Earlier this year, Mecklenburg County, N.C., District Attorney Spencer Merriweather implored North Carolinians to embrace statewide bail reform, echoing points made in many districts across the nation.

While Merriweather’s and others’ call for reform is laudable, policymakers everywhere must not forget to consider any bail reform plan’s effect on the presumption of innocence before deciding on a way forward.

The presumption of innocence is a fairly straightforward legal principle: Individuals who have not been convicted of a crime are to be deemed innocent until proven otherwise. A cornerstone within the American legal system, this principle traces its heritage back to documents such as the 800-year-old Magna Carta and the Code of Hammurabi.

Its significance in America is reflected in the words of American leaders such as President John Adams, who stated, “It’s of more importance to the community, that innocence be protected, than it is, that guilt be punished.” The goal of the presumption of innocence is to limit any suffering by the innocent by instituting due process, which protects their ability to put on a strong defense and ensures that anything resembling punishment occurs after conviction.

In fact, the presumption of innocence is responsible for the “presumption of release” that prevents judges from denying bail outright in most cases. In North Carolina, judges are not allowed to detain a person before trial unless they’re charged with a capital offense.

But this is where things often get messy. In practice, concerns surrounding some individuals’ potential danger to the community have led judges to skirt this policy by ordering defendants to pay high amounts of cash bail as a de facto detention mechanism.

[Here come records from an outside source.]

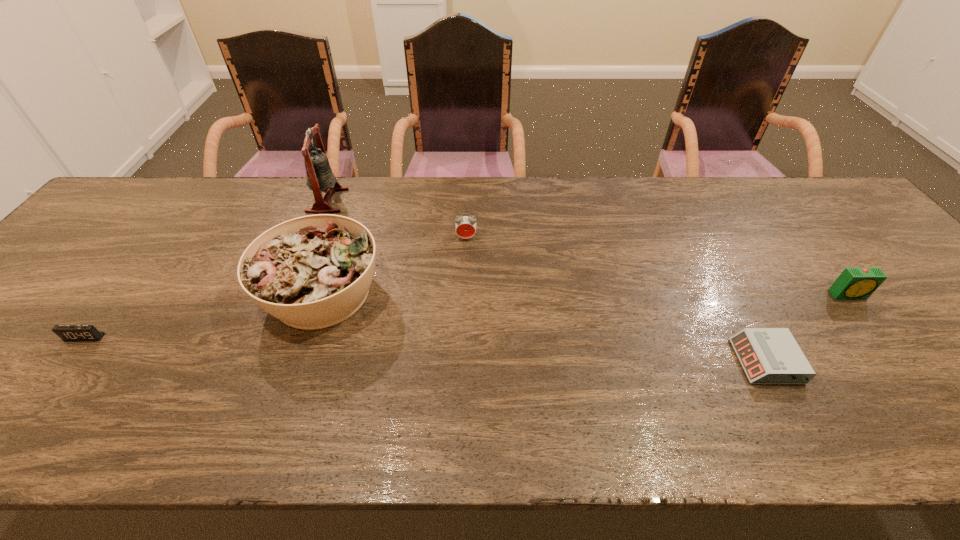 I want to click on bell, so click(x=320, y=177).

Locate an element on the screen. The height and width of the screenshot is (540, 960). the farthest object is located at coordinates (320, 177).

The image size is (960, 540). Identify the location of the second tallest object. click(x=312, y=272).

Locate an element on the screen. The height and width of the screenshot is (540, 960). the farthest alarm clock is located at coordinates (465, 226).

The width and height of the screenshot is (960, 540). Find the location of `the fourth object from left to right`. the fourth object from left to right is located at coordinates (465, 226).

This screenshot has height=540, width=960. What are the coordinates of `the rightmost alarm clock` in the screenshot? It's located at (854, 282).

You are a GUI agent. You are given a task and a screenshot of the screen. Output one action in this format:
    pyautogui.click(x=<x>, y=<y>)
    Task: Click on the third nearest alarm clock
    This screenshot has width=960, height=540.
    Given the screenshot: What is the action you would take?
    pyautogui.click(x=854, y=282)

At what (x,y) coordinates should I click in order to perform the action: click on the fifth object from left to right. Please return your answer as a coordinate pair (x, y). Looking at the image, I should click on (768, 355).

I want to click on the leftmost object, so click(x=66, y=332).

You are a GUI agent. You are given a task and a screenshot of the screen. Output one action in this format:
    pyautogui.click(x=<x>, y=<y>)
    Task: Click on the vacant space situated on the left of the tallest object
    This screenshot has height=540, width=960.
    Given the screenshot: What is the action you would take?
    pyautogui.click(x=268, y=200) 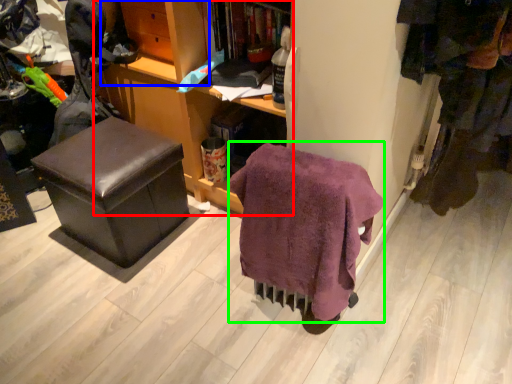 Question: Considering the real-world distances, which object is farthest from cabinetry (highlighted by a red box)? shelf (highlighted by a blue box) or blanket (highlighted by a green box)?

Choices:
 (A) shelf
 (B) blanket

Answer: (B) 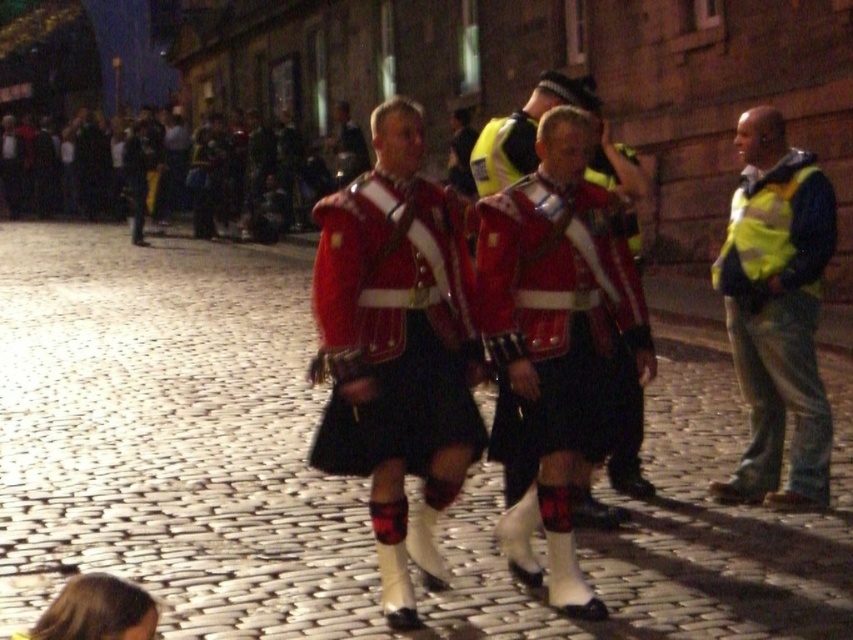 You are a photographer trying to capture both the red woolen kilt at center and the yellow reflective vest at right in the same frame. Since you want to emphasize the size difference between them, which object should you focus on to ensure the one with greater height is properly framed?

The red woolen kilt at center has a greater height compared to the yellow reflective vest at right. To emphasize the size difference, focus on the red woolen kilt at center as it is taller, ensuring it occupies a prominent position in the frame while still including the yellow reflective vest at right in the background or periphery.

You are a photographer trying to capture both the red woolen kilt at center and the red velvet kilt at center in the same frame. Since you want to highlight their differences in material, which kilt should you focus on first to ensure the texture stands out more?

The red velvet kilt at center has a thicker material compared to the red woolen kilt at center, so focusing on the red velvet kilt at center first will better highlight its textured appearance.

This, in turn, creates a system in which the wealthy can buy freedom regardless of their public safety risk while the poor languish in jail for days or months while awaiting their trial. In 2015, pretrial detainees made up as much as 82 percent of the entire North Carolina jail population. And in places like Dixie County, Florida, this percentage was closer to 93 percent.

Merriweather and others want to fix this issue by removing cash bail from the system and potentially giving judges more room to detain people charged with violent crimes. While well-intentioned, this policy change would give judges latitude to deny bail in a greater number of cases, thus still undermining the presumption of innocence.

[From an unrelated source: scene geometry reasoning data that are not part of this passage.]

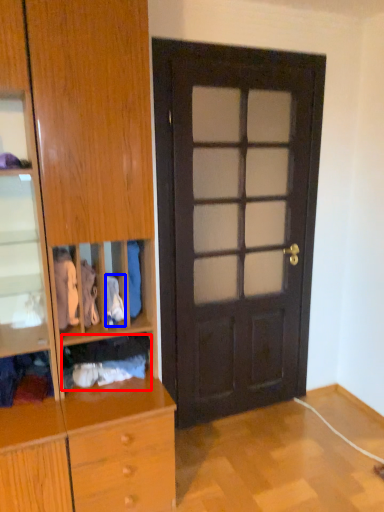 Question: Which point is further to the camera, clothing (highlighted by a red box) or clothing (highlighted by a blue box)?

Choices:
 (A) clothing
 (B) clothing

Answer: (A) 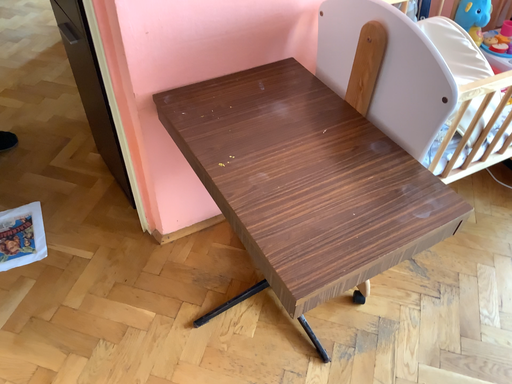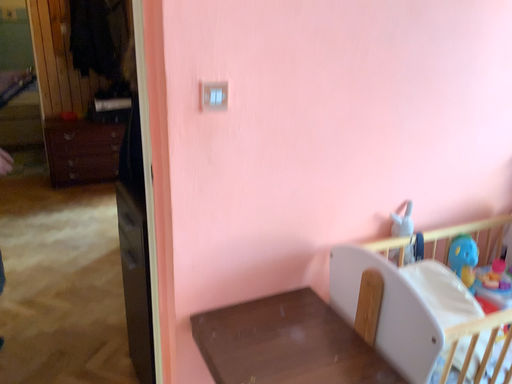 Question: Which way did the camera rotate in the video?

Choices:
 (A) rotated upward
 (B) rotated downward

Answer: (A)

Detaining people before trial hampers their ability to successfully defend themselves in court and can coerce them to take plea deals. Communication with jailed individuals is notoriously cumbersome and can be cost-prohibitive, making preparing for one’s case far more difficult than if one was in the community.

On top of this, the longer individuals are held behind bars while awaiting their trial, the more likely they are to lose their jobs and suffer mentally and emotionally due to uncertainty regarding their fate and the separation from their families and community.

All of this makes getting out of detention a priority, making quick pleas — even for crimes for which one is not guilty — more attractive. Indeed, studies have drawn a clear positive relationship between pretrial detention and the likelihood a person is convicted, often due to an uptick in plea deals.

This conclusion is also supported by research finding that reforms in Mecklenburg, which sought to reduce the use of cash bail and pretrial detention, have resulted in fewer guilty pleas and convictions.

Additionally, those held pretrial are detained in similar conditions as those to which they could be sentenced if found guilty. It’s for this reason that so many judges later give convicted individuals “credit for time served.” All of this should be concerning to those of us who believe in the principle “innocent until proven guilty.”

In the end, policymakers and the public may conclude that expanding preventive detention in certain cases may help us move away from an unfair cash bail system.

Even then, drawing a hard line allowing for preventive detention at the point at which offenses are legally categorized as “violent crimes” likely misses the nuance needed to understand the public safety risk in a particular circumstance (to the extent a state’s law even allows bail decisions to be informed by this).

Ultimately, policymakers must acknowledge that eliminating cash bail and expanding the use of preventive detention does little to remove current practices’ conflict with the principles upon which this nation’s justice system was founded.

They must ask themselves: Is it worth it?